Chicago Tribune - Highly Recommended
"...As Bruce clearly understands, much can be accomplished with “The Little Foxes” in a tiny theater. Such a venue allows the actors to dial back scale and theatricality, and focus on truth. To his credit, Bruce doesn’t stint from the play’s less savory aspects—the racist language is all there, and the two black actors playing the servants (Nelson and Bryson Engelen) offer two very rich performances that seem at once to accept the social milieu and to comment thereupon. It’s very sophisticated work."
Chicago Sun Times - Highly Recommended
"...The revival of this 1939 Hellman classic, now in a Shattered Globe Theatre production, is rip-roaringly good, with director Brandon Bruce doing a splendid job of orchestrating one of those matchless Chicago casts in a tour de force of ensemble playing. The show veritably drips with unbridled greed, familial rage, moral corruption, racism, sexism and pure human cruelty."

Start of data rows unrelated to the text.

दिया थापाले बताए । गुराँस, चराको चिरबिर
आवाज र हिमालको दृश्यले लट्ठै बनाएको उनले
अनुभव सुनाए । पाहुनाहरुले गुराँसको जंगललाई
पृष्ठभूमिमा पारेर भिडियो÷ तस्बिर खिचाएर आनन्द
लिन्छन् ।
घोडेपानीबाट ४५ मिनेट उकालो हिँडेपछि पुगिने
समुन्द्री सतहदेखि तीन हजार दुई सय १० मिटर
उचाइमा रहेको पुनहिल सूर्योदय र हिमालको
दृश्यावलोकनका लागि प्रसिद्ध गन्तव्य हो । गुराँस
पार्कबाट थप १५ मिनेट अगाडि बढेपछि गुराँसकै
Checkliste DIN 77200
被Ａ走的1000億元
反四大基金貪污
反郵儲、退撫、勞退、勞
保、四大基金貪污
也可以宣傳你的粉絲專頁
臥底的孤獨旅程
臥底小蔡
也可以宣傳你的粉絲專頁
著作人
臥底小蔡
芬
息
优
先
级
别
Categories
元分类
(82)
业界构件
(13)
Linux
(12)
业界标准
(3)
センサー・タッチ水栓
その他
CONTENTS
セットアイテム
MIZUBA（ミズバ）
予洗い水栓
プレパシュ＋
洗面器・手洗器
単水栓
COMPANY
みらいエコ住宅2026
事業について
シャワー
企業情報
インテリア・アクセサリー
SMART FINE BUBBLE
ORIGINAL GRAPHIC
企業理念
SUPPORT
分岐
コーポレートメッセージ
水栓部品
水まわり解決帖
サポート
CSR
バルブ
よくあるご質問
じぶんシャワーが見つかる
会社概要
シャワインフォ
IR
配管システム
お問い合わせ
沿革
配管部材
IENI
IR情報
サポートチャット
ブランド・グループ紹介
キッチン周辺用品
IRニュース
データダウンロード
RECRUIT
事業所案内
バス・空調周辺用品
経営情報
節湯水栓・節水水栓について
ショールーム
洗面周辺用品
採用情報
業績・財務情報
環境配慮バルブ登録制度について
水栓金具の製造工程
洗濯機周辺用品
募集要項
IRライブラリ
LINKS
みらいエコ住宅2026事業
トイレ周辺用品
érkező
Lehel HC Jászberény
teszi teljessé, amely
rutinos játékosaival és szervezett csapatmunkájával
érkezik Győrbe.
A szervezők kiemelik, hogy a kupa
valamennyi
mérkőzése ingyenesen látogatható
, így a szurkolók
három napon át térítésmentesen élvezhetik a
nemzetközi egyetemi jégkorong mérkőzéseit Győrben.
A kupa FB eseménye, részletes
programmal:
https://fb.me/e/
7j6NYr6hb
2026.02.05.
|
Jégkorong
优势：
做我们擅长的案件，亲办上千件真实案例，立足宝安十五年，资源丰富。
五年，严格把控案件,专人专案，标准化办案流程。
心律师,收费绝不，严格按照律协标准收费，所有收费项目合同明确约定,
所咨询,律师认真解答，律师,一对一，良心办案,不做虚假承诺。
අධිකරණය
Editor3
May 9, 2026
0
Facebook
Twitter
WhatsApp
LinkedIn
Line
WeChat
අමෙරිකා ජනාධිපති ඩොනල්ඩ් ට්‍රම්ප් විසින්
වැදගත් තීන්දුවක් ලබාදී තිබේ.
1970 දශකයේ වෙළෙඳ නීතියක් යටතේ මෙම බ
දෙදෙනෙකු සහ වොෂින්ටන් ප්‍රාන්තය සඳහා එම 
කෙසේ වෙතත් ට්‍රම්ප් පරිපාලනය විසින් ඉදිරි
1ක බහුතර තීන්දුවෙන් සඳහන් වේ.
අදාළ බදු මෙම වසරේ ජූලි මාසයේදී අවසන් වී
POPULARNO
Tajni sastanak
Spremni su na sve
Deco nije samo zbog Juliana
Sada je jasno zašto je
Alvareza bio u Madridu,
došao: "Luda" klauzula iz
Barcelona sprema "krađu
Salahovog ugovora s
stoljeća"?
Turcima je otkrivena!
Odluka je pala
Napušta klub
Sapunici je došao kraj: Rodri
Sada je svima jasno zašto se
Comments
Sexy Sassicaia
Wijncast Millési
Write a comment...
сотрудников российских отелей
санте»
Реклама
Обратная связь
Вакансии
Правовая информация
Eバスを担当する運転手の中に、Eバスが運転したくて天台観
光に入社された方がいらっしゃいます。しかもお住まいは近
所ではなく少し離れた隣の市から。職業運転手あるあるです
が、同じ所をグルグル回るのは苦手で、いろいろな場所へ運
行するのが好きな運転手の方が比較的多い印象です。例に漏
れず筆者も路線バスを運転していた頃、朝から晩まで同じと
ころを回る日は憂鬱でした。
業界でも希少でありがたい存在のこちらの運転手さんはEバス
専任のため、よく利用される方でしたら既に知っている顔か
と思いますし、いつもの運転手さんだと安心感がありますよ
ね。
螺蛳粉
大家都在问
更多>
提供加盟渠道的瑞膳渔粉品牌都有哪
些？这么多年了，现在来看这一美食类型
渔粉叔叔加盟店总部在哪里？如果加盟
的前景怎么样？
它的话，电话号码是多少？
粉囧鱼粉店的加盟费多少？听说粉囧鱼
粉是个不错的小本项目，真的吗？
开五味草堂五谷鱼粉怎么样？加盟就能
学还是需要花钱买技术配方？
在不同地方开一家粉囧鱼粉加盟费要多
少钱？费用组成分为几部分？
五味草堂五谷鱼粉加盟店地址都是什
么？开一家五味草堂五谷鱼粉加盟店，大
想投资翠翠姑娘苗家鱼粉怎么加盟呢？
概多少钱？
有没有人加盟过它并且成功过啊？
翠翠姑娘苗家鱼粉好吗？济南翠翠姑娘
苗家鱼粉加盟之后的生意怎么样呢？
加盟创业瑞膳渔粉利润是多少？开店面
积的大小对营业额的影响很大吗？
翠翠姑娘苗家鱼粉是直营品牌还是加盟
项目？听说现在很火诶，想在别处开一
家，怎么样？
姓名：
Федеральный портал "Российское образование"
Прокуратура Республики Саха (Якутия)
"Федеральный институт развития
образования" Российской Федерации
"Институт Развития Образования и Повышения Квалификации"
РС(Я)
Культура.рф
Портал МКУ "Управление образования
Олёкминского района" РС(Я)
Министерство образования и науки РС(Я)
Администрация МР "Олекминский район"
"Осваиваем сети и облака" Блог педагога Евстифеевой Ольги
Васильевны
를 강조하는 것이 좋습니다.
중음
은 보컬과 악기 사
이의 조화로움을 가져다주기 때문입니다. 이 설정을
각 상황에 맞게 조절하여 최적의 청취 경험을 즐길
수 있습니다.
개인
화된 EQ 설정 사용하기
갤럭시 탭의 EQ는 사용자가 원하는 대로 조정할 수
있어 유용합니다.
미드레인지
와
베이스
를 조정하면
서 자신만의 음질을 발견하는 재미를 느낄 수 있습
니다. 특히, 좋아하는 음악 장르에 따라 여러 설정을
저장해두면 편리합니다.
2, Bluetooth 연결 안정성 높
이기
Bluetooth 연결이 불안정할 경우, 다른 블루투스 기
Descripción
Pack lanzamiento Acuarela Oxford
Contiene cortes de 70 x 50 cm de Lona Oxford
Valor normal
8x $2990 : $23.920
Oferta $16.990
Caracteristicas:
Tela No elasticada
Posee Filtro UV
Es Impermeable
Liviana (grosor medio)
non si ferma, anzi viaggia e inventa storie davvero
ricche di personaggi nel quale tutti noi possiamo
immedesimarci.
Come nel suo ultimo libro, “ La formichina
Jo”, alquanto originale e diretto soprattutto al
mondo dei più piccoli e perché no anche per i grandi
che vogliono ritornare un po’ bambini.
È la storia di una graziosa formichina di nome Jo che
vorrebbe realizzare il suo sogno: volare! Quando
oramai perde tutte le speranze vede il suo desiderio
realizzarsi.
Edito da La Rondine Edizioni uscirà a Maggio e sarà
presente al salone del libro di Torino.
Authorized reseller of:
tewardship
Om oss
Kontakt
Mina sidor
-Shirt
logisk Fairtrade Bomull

Chicago Reader - Highly Recommended
"...It’s that mixture of horrified revulsion and amused fascination that makes Hellman’s 1939 drama The Little Foxes such a durable and compelling work. This isn’t only a classic work of theater, it’s ripping good entertainment—suspenseful, sharp-witted, thought-provoking, sometimes harrowing, and sometimes laugh-out-loud funny. And it’s a fabulous vehicle for good ensemble acting, as Shattered Globe Theatre’s fine revival makes abundantly clear."
Examiner - Highly Recommended
"...With the pieces in place for a scorched earth, winner-take-all match of wits and wherewithal, the Hubbards have at it smiles on their faces and knives in their voices. It’s deliciously wicked fun."
Chicago Free Press - Highly Recommended
"...Written in 1939, the play’s a feast for a talented ensemble. By and large, the Shattered Globe ensemble crackles in this intimate space. Although the grand staircase is missed (anyone familiar with the classic film adaptation by William Wyler, starring a flawless Bette Davis, surely remembers exactly why that staircase is key to the plot), Melania Lancy’s smart set design clicks in every other aspect. The stage’s tight confines serve the actors well, allowing their faces to register evidence of each new twist without overplaying a thing."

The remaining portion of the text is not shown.